Cash Shop/In-App Purchases (IAP)
Arcane Legends uses Platinum as its premium currency, and the store focuses on a mix of convenience, power-adjacent items, and cosmetics. You can buy temporary experience and stat boosts, vanity outfits, potions (which are also obtainable with gold), and special equipment sets. The paid boosts can speed up progression and make your character feel stronger earlier, which is where the pay-to-win concerns come from, even if the game does not hard-wall free players from content.

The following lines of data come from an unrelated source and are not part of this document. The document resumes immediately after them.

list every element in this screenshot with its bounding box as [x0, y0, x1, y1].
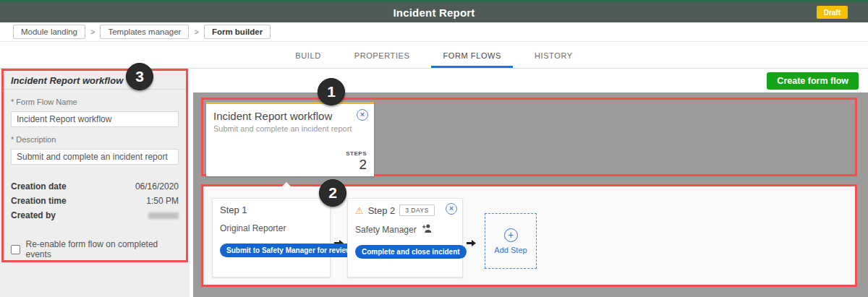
created-by-redacted-value — [148, 212, 179, 219]
breadcrumb-module-landing[interactable]: Module landing — [13, 25, 85, 39]
add-step-button[interactable]: + Add Step — [485, 213, 537, 269]
tab-properties[interactable]: PROPERTIES — [343, 42, 422, 68]
step-1-assignee: Original Reporter — [220, 223, 323, 233]
tab-history[interactable]: HISTORY — [523, 42, 584, 68]
creation-date-label: Creation date — [11, 181, 67, 191]
annotation-circle-3: 3 — [126, 63, 153, 90]
creation-time-row: Creation time 1:50 PM — [11, 194, 179, 208]
step-2-assignee-row: Safety Manager — [355, 224, 455, 235]
arrow-icon — [467, 237, 476, 250]
close-icon[interactable]: × — [357, 109, 368, 121]
step-2-assignee: Safety Manager — [355, 225, 417, 235]
steps-row: Step 1 Original Reporter Submit to Safet… — [212, 198, 537, 277]
flow-canvas: Incident Report workflow Submit and comp… — [193, 92, 868, 297]
steps-label: STEPS — [346, 150, 367, 157]
breadcrumb: Module landing > Templates manager > For… — [0, 22, 868, 42]
annotation-box-3: Incident Report workflow * Form Flow Nam… — [1, 69, 188, 262]
selected-card-notch — [280, 182, 293, 189]
close-icon[interactable]: × — [446, 203, 457, 215]
creation-date-value: 06/16/2020 — [135, 181, 179, 191]
tab-build[interactable]: BUILD — [284, 42, 332, 68]
creation-time-value: 1:50 PM — [146, 196, 179, 206]
step-2-duration-badge: 3 DAYS — [399, 205, 435, 216]
created-by-label: Created by — [11, 210, 56, 220]
form-flow-name-label: * Form Flow Name — [11, 98, 179, 106]
page-title: Incident Report — [393, 7, 475, 19]
steps-count: 2 — [359, 157, 367, 173]
breadcrumb-templates-manager[interactable]: Templates manager — [100, 25, 189, 39]
breadcrumb-separator: > — [90, 27, 95, 36]
breadcrumb-form-builder[interactable]: Form builder — [204, 25, 271, 39]
person-add-icon[interactable] — [421, 224, 432, 235]
plus-icon: + — [504, 228, 518, 242]
re-enable-checkbox[interactable] — [11, 245, 20, 254]
step-card-2[interactable]: ⚠ Step 2 3 DAYS × Safety Manager Complet… — [347, 198, 463, 277]
step-2-title: Step 2 — [368, 205, 396, 216]
step-1-header: Step 1 — [220, 205, 323, 215]
create-form-flow-button[interactable]: Create form flow — [767, 72, 859, 90]
re-enable-row: Re-enable form flow on completed events — [11, 239, 179, 259]
draft-status-badge[interactable]: Draft — [817, 6, 848, 19]
add-step-label: Add Step — [494, 246, 527, 254]
form-flow-sidebar: Incident Report workflow * Form Flow Nam… — [0, 69, 190, 297]
step-1-title: Step 1 — [220, 205, 247, 215]
step-2-action-button[interactable]: Complete and close incident — [355, 245, 467, 259]
creation-date-row: Creation date 06/16/2020 — [11, 179, 179, 194]
form-flows-main: Create form flow Incident Report workflo… — [190, 69, 868, 297]
sidebar-body: * Form Flow Name * Description Creation … — [4, 98, 186, 259]
warning-icon: ⚠ — [355, 206, 364, 215]
meta-block: Creation date 06/16/2020 Creation time 1… — [11, 179, 179, 223]
creation-time-label: Creation time — [11, 196, 67, 206]
workflow-card-title: Incident Report workflow — [213, 110, 367, 122]
created-by-row: Created by — [11, 208, 179, 223]
form-builder-page: Incident Report Draft Module landing > T… — [0, 0, 868, 297]
re-enable-checkbox-label: Re-enable form flow on completed events — [26, 239, 179, 259]
description-input[interactable] — [11, 149, 179, 165]
step-1-action-button[interactable]: Submit to Safety Manager for review — [220, 244, 358, 257]
annotation-box-2: Step 1 Original Reporter Submit to Safet… — [201, 184, 857, 287]
tab-form-flows[interactable]: FORM FLOWS — [431, 42, 513, 68]
step-card-1[interactable]: Step 1 Original Reporter Submit to Safet… — [212, 198, 331, 277]
tab-bar: BUILD PROPERTIES FORM FLOWS HISTORY — [0, 42, 868, 69]
form-flow-name-input[interactable] — [11, 111, 179, 127]
workflow-card-description: Submit and complete an incident report — [213, 124, 367, 133]
step-2-header: ⚠ Step 2 3 DAYS — [355, 205, 455, 216]
breadcrumb-separator: > — [194, 27, 198, 36]
annotation-box-1: Incident Report workflow Submit and comp… — [201, 98, 857, 176]
annotation-circle-2: 2 — [319, 179, 346, 207]
workflow-card[interactable]: Incident Report workflow Submit and comp… — [206, 102, 374, 176]
description-label: * Description — [11, 135, 179, 144]
titlebar: Incident Report Draft — [0, 2, 868, 22]
annotation-circle-1: 1 — [318, 78, 345, 106]
sidebar-title: Incident Report workflow — [4, 71, 186, 90]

On the more reasonable side, many strong items are level-locked and comparable alternatives can be crafted through regular play, which helps keep the economy from feeling completely dominated by purchases. Platinum can also be earned in limited ways through leveling, events, and offer-style rewards, so non-spenders are not entirely excluded, but players sensitive to monetization advantages should expect to notice them.
Final Verdict – Great
Arcane Legends made a strong impression on mobile MMORPG fans when it launched in November 2012, and it still works well today as a lightweight, co-op friendly MMO you can play in short bursts. Its visuals remain clear and charming, the pet system adds personality and meaningful bonuses, and the sheer volume of loot keeps the treadmill engaging. Combat feedback could be more satisfying, and the shop can provide real advantages, but for players looking for a fast, approachable fantasy MMO on phone or desktop, Arcane Legends continues to be one of the better-known options in the genre.
Arcane Legends Links
Arcane Legends Official Site
Arcane Legends Wikia (Database / Guides)
Arcane Legends iOS
Arcane Legends Google Play
Arcane Legends System Requirements
Minimum Requirements:
Operating System: Android 2.3 or later, iOS 5.0 or later
Arcane Legends is also available on PC through the Google Chrome App Store as a browser-based MMORPG.

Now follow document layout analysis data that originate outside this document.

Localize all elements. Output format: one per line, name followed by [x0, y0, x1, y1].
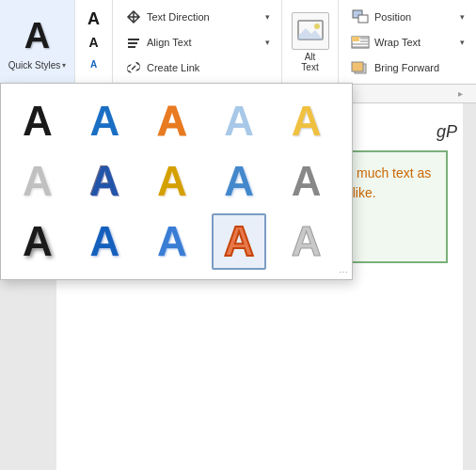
- style-item-11[interactable]: A: [77, 213, 132, 270]
- alt-text-label: Alt Text: [301, 52, 318, 72]
- style-item-9[interactable]: A: [279, 153, 334, 210]
- quick-styles-icon: A: [15, 13, 60, 58]
- create-link-label: Create Link: [147, 62, 199, 73]
- text-direction-button[interactable]: Text Direction ▾: [120, 5, 274, 29]
- style-item-12[interactable]: A: [145, 213, 199, 270]
- text-tools-area: Text Direction ▾ Align Text ▾: [113, 0, 282, 84]
- text-direction-arrow: ▾: [265, 12, 270, 22]
- svg-point-7: [314, 24, 320, 29]
- font-decrease-button[interactable]: A: [77, 55, 110, 75]
- page-text: gP: [436, 122, 457, 142]
- create-link-icon: [124, 58, 143, 77]
- style-item-3[interactable]: A: [212, 93, 266, 149]
- style-item-0[interactable]: A: [10, 93, 65, 149]
- bring-forward-label: Bring Forward: [374, 62, 439, 73]
- style-item-2[interactable]: A: [145, 93, 199, 149]
- wrap-text-icon: [350, 34, 371, 51]
- bring-forward-icon: [350, 59, 371, 76]
- resize-handle: ⋯: [339, 267, 348, 277]
- position-icon: [350, 8, 371, 25]
- bring-forward-button[interactable]: Bring Forward: [346, 55, 468, 80]
- svg-marker-6: [298, 28, 323, 39]
- style-item-7[interactable]: A: [145, 153, 199, 210]
- align-text-label: Align Text: [147, 37, 192, 48]
- style-item-4[interactable]: A: [279, 93, 334, 149]
- text-direction-label: Text Direction: [147, 11, 210, 23]
- quick-styles-dropdown-panel: AAAAAAAAAAAAAAA ⋯: [0, 83, 353, 280]
- font-size-area: A A A: [75, 0, 113, 84]
- align-text-button[interactable]: Align Text ▾: [120, 30, 274, 55]
- text-direction-icon: [124, 8, 143, 26]
- style-item-5[interactable]: A: [10, 153, 65, 210]
- align-text-icon: [124, 33, 143, 52]
- svg-rect-17: [352, 62, 363, 71]
- create-link-button[interactable]: Create Link: [120, 55, 274, 80]
- position-button[interactable]: Position ▾: [346, 5, 468, 29]
- quick-styles-text: Quick Styles: [8, 60, 61, 70]
- styles-grid: AAAAAAAAAAAAAAA: [10, 93, 342, 270]
- svg-rect-3: [128, 42, 137, 44]
- quick-styles-arrow: ▾: [62, 61, 66, 70]
- ribbon: A Quick Styles ▾ A A A Text Dire: [0, 0, 476, 85]
- alt-text-button[interactable]: Alt Text: [282, 0, 339, 84]
- alt-text-icon: [292, 12, 329, 50]
- svg-rect-11: [352, 37, 359, 41]
- position-arrow: ▾: [460, 12, 465, 22]
- svg-rect-2: [128, 39, 139, 40]
- scrollbar[interactable]: [463, 103, 476, 470]
- style-item-8[interactable]: A: [212, 153, 266, 210]
- position-label: Position: [374, 11, 411, 23]
- font-normal-button[interactable]: A: [77, 32, 110, 53]
- svg-rect-9: [358, 15, 368, 23]
- wrap-text-button[interactable]: Wrap Text ▾: [346, 30, 468, 55]
- quick-styles-label: Quick Styles ▾: [8, 60, 67, 70]
- style-item-14[interactable]: A: [279, 213, 334, 270]
- align-text-arrow: ▾: [265, 38, 270, 47]
- svg-rect-4: [128, 46, 135, 48]
- style-item-1[interactable]: A: [77, 93, 132, 149]
- style-item-6[interactable]: A: [77, 153, 132, 210]
- style-item-13[interactable]: A: [212, 213, 266, 270]
- right-tools-area: Position ▾ Wrap Text ▾: [339, 0, 476, 84]
- font-increase-button[interactable]: A: [77, 9, 110, 30]
- quick-styles-button[interactable]: A Quick Styles ▾: [0, 0, 75, 84]
- style-item-10[interactable]: A: [10, 213, 65, 270]
- wrap-text-arrow: ▾: [460, 38, 465, 47]
- wrap-text-label: Wrap Text: [374, 37, 420, 48]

Arcane Legends Music & Soundtrack
Coming Soon…
Arcane Legends Additional Information
Developer: Spacetime Games
Publisher: Spacetime Games
Platforms: Android, iOS, PC, Mac
Release Date: November 27, 2012
Arcane Legends was developed and published by Spacetime Games (also known as Spacetime Studios), a development team based in Austin, Texas. The studio is best recognized for its mobile-focused “Legends” MMORPG lineup, including Pocket Legends, Star Legends, and Dark Legends, each of which surpassed one million downloads on Google Play. Arcane Legends is the most successful entry in that family, with over 10 million downloads on Google Play. In January 2015, Spacetime Studios stated it would stop updating Pocket Legends, Star Legends, and Dark Legends, shifting attention toward Arcane Legends and future projects.